DomainKeys is an e-mail authentication technology used by some mail servers to verify the origin of messages. It helps thwart spammers and scam artists by determining whether or not the message has been forged to look like it came from a domain it didn't actually come from. A popular encryption technique known as public-key cryptography is used to perform the verification. It is largely an obsolete standard, and has been replaced by the similar but incompatible DomainKeys Identified Mail (DKIM).
E-mail services were not originally designed with a great deal of security in mind, and as a result it is relatively easy for an ill-intentioned individual to manipulate various aspects of an e-mail to his or her advantage. Often, the headers, parts of messages containing to and from addresses and other information, are falsified. Spammers use this type of manipulation to make their e-mails look like they come from a legitimate source, such as a bank or auction site. DomainKeys is one of several methods that have been devised to check the authenticity of e-mail messages.
DomainKeys checks to see if an e-mail message originated from the domain it claims to be from. While the system cannot verify the identity of the individual sender, it can be used to verify that messages from organizations like banks are legitimate and not from an impostor.
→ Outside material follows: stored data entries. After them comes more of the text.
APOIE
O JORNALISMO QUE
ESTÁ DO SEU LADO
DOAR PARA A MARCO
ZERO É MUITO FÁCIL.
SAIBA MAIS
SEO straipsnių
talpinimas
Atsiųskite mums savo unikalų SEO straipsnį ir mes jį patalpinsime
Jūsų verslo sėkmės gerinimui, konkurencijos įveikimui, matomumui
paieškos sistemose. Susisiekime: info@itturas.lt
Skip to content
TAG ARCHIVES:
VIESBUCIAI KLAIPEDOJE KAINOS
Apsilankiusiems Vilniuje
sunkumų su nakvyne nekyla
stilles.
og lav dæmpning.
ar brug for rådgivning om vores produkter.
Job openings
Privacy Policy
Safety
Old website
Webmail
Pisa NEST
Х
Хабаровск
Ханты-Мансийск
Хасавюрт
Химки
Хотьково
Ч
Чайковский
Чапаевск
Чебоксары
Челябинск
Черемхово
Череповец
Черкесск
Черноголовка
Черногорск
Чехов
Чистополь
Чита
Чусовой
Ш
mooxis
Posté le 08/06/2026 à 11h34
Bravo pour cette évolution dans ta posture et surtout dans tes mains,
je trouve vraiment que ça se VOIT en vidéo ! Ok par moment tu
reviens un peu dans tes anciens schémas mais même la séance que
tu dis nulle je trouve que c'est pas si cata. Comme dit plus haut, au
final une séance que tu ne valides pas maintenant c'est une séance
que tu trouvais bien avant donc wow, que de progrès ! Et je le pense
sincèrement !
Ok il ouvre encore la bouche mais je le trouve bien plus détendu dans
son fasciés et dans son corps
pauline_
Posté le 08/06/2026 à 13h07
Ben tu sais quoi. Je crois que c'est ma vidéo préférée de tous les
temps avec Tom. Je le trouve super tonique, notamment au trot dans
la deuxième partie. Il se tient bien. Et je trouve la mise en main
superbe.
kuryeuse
Some of the most popular webmail services used this system to display an icon of a key or other logo next to the from address in an inbox. From a sender's perspective, using this technique can decrease the chances of legitimate mail succumbing to some spam filtering technologies.
For DomainKeys to be effective, the e-mail servers of both the sender and recipient must support it. The system relies on public key cryptography, an encryption scheme in which mathematically related public and private keys are generated. The public key is stored in a text file that is available through the Domain Name System (DNS) entry for a given domain. On a mail server supporting the technology, a private key is included in the e-mail headers of outgoing emails. Since the keys are mathematically related, the private key can be compared against the public key to verify the sender's authenticity.
Some portions of the DomainKeys system were merged with the similar Identified Internet Mail to form DKIM. The combined specification has been widely adopted, and essentially serves as a replacement for DomainKeys. The older systems are still available for historical purposes, however, and can still be used on mail servers. Many e-mail services support both DKIM and its predecessors to enable support for older systems that have not yet upgraded. The term DomainKeys is also incorrectly used by some when referring to the DKIM standard.